What the task asks: Check every line below for the string "February". Copy the ones that have it.

(Raw data Opens)

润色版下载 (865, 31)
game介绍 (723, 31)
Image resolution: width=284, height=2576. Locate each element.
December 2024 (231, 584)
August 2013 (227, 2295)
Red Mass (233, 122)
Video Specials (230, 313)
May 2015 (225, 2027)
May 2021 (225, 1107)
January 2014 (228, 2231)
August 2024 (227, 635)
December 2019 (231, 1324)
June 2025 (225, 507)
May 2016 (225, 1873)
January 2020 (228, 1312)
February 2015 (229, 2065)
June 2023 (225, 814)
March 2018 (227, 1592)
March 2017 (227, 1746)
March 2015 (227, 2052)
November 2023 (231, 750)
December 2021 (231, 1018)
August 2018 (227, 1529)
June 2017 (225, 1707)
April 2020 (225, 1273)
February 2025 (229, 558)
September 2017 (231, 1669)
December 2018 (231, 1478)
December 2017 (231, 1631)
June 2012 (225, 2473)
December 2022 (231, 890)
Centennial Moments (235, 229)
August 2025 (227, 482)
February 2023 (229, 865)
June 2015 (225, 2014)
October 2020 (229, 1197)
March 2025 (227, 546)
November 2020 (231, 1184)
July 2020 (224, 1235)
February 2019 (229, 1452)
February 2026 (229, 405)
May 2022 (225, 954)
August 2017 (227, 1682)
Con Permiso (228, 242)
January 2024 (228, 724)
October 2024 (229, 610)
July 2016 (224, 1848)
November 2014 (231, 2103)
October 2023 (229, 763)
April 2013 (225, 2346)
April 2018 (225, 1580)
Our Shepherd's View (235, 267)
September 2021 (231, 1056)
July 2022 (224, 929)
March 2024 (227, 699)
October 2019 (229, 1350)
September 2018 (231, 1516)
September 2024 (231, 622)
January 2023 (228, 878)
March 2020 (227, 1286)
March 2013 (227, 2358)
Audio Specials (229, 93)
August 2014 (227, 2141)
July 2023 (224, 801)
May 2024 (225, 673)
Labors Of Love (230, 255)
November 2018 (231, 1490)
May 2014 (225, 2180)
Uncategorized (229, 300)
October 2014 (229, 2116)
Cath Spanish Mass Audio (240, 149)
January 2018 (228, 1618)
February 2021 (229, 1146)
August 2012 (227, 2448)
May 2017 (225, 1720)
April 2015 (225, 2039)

(Raw data Closes)
(Raw data Opens)

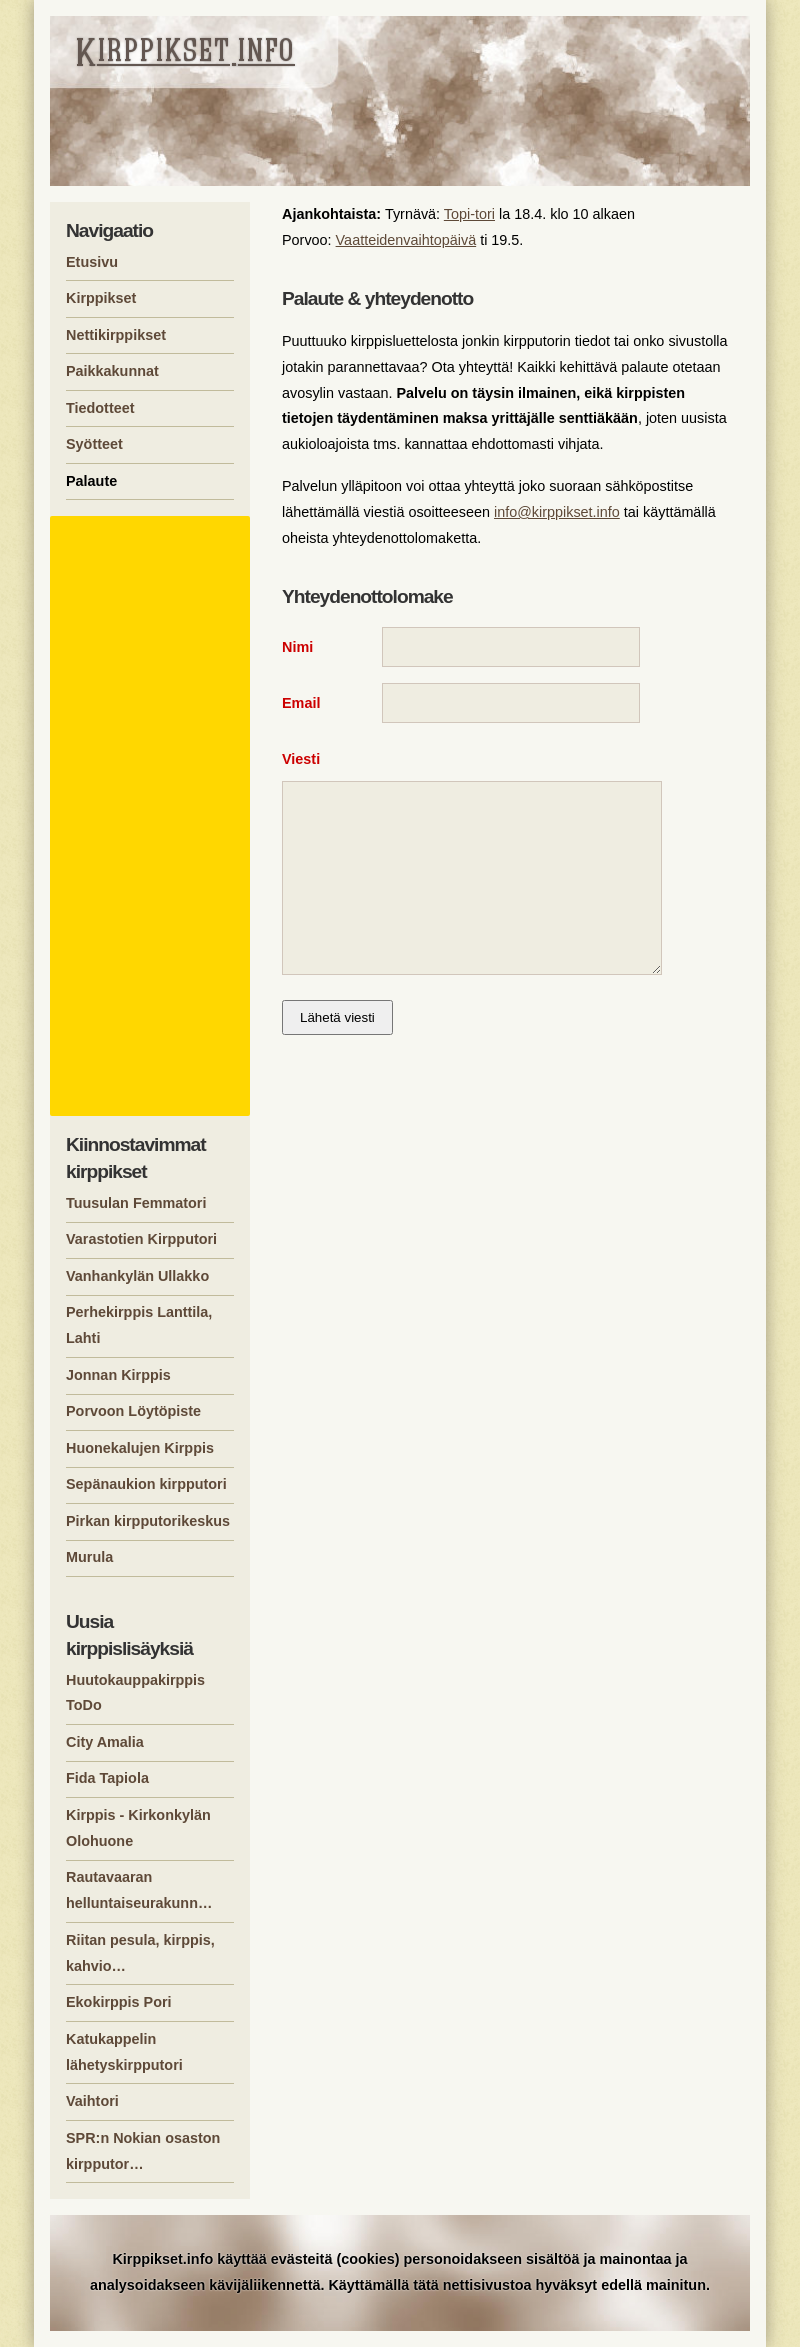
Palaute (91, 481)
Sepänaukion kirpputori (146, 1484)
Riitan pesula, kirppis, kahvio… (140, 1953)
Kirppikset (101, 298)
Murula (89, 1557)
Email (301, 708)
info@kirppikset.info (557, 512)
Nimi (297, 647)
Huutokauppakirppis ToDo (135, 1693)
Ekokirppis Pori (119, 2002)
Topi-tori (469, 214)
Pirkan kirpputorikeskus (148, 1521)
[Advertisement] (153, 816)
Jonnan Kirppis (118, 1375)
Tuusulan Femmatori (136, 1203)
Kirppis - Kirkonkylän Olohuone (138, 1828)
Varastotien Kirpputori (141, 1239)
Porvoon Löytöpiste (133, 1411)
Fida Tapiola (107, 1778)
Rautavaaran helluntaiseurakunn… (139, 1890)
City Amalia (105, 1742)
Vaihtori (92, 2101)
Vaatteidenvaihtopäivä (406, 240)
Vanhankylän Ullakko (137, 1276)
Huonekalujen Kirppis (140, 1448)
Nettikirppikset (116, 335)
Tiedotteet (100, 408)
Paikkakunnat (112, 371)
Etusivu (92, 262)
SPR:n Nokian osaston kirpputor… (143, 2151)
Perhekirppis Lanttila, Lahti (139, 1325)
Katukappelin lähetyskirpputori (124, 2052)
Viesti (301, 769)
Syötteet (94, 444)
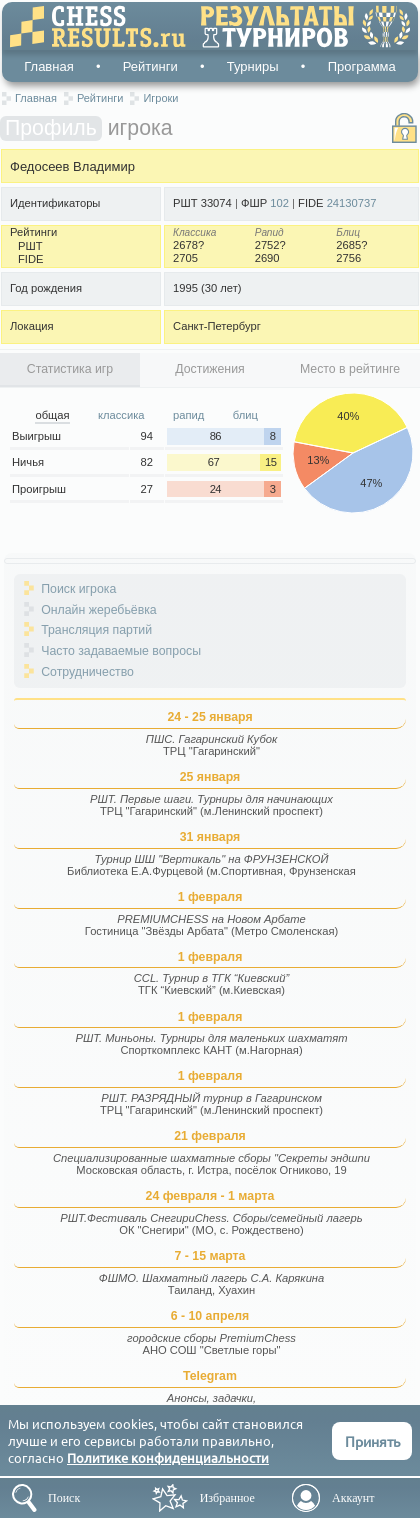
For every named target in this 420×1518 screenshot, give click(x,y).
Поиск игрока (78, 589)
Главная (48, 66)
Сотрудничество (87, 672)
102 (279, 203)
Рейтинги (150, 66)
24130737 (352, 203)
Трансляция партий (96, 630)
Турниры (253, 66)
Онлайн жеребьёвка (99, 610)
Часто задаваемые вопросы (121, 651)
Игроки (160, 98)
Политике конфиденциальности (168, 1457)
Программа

(Raw data Closes)

Written solution:
February 2015 (229, 2065)
February 2025 (229, 558)
February 2023 (229, 865)
February 2019 (229, 1452)
February 2026 (229, 405)
February 2021 (229, 1146)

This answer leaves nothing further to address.